PROVIDED MATERIAL:
▬▬▬▬▬▬▬▬▬▬

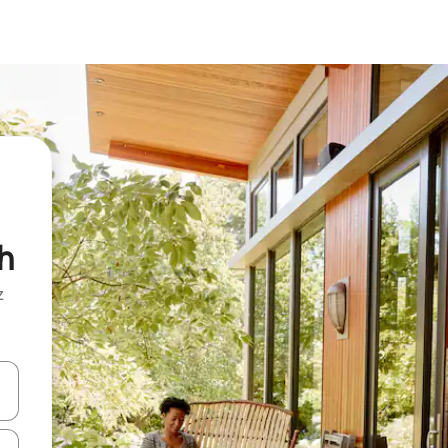
h
z
hes vers le haut et vers le bas pour les parcourir ou en appuyant et en fai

▬▬▬▬▬▬▬▬▬▬

EXERCISE DESCRIPTION: Pictures aside, give the data again exactly as it appears.

OUTPUT FOR THIS EXERCISE:
h
z
hes vers le haut et vers le bas pour les parcourir ou en appuyant et en fai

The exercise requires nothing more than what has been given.